Profitant de ce que la nuit se faisait involontairement leur complice, ses voisins ne cessaient de lui dérober ses semences ou même parfois des pieds complets.
Mais ils avaient beau faire, dans leurs jardins à eux ne poussaient que des trèfles à trois feuilles et même, quand ils n’avaient pas de chance, à deux feuilles tout simplement. Ce qui leur valait d’être la risée de tout le monde. Ou du moins de tous ceux qui n’essayaient pas de faire pousser du trèfle dans leur parterre de fleurs ou au beau milieu de leur gazon.
Jonathan vivait chichement. Il n’avait jamais connu ni l’opulence ni la misère, mais il était toujours heureux de partager ce qu’il possédait. Tous les jours il offrait aux passants un de ses trèfles porte-bonheur. Seuls ses voisins, rongés par la jalousie, refusaient de recevoir un tel présent.
Et puis, une nuit, advint ce qui devait arriver depuis longtemps. Des individus sans scrupules lui volèrent son jardin tout entier. Rebouchant la fosse qu’ils avaient creusée, de cailloux et de mauvaise terre.
Bien sûr, dès le lendemain la nouvelle circula de bouche en bouche et plus personne ne vint rendre visite à Jonathan. Les gens sont d’humeur si changeante ! Un jour ils pensent blanc, le lendemain noir. De vraies girouettes ! Quant à ses voisins, de grands sourires carnassiers sur les lèvres, ils se mirent, dès lors, à vendre sans vergogne leur trèfle à quatre feuilles. Pas question de partager ce trésor sans en tirer un quelconque profit.
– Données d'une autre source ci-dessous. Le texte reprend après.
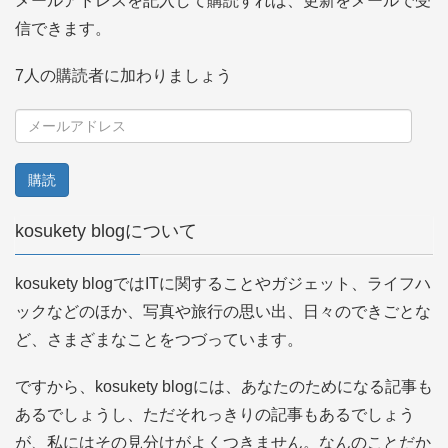
メールアドレスを記入して購読すれば、更新をメールで受
信できます。
7人の購読者に加わりましょう
メ
ー
ル
ア
kosukety blogについて
ド
レ
kosukety blogではITに関することやガジェット、ライフハ
ス
ックなどのほか、写真や旅行の思い出、日々のできごとな
ど、さまざまなことをつづっています。
ですから、kosukety blogには、あなたのためになる記事も
あるでしょうし、ただそれっきりの記事もあるでしょう
が、私にはその見分けがよくつきません。なんのことだか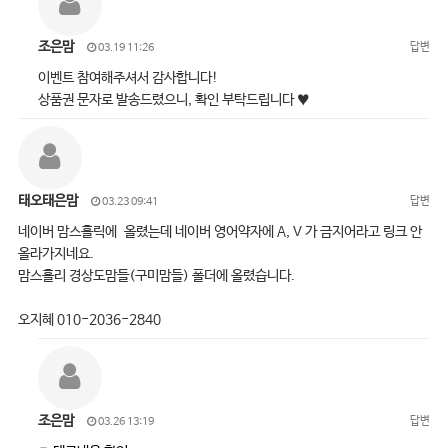
조은맘
답변
03.19 11:26
이벤트 참여해주셔서 감사합니다!
상품권 문자로 발송드렸으니, 확인 부탁드립니다 ♥
태오태은맘
답변
03.23 09:41
네이버 맘스홀릭에 올렸는데 네이버 영어약자에 A, V 가 금지어라고 링크 안
올라가지네요.
맘스홀리 경상도맘들(구미맘들) 폴더에 올렸습니다.
오지혜 010-2036-2840
조은맘
답변
03.26 13:19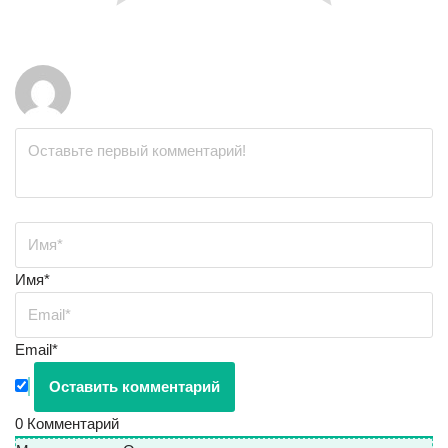
Имя*
Email*
0
Комментарий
Cependant, Jonathan n’en prit point ombrage. Ses voisins s’en étonnèrent, l’observèrent, l’espionnèrent, non sans une certaine inquiétude. Mais Jonathan continuait de vivre sa vie, tranquillement. Sans se décourager, il sema à nouveau du trèfle. Et bientôt, un panneau indiqua devant sa porte : « Ici, véritable trèfle à trois feuilles. Il apporte le sourire et il est gratuit. »
Et tout aussitôt les girouettes reprirent l’habitude de passer devant son jardin si accueillant. Et de recevoir au passage un banal trèfle à trois feuilles.
En vérité, avait-on jamais réussi à prouver que les trèfles à quatre feuilles portaient réellement bonheur ? Ce qui était certain par contre c’est que celui que distribuait Jonathan, bien que ne comptant que trois feuilles, donnait indubitablement un beau sourire à quiconque le recevait.
Après tout, qu’il ait trois ou quatre feuilles, qu’importe ?
Mais, cela, les voisins de Jonathan ne le comprirent jamais et s’obstinèrent pendant des années, à proposer en vain leurs modèles à quatre feuilles dont personne ne voulait, pas même les oiseaux.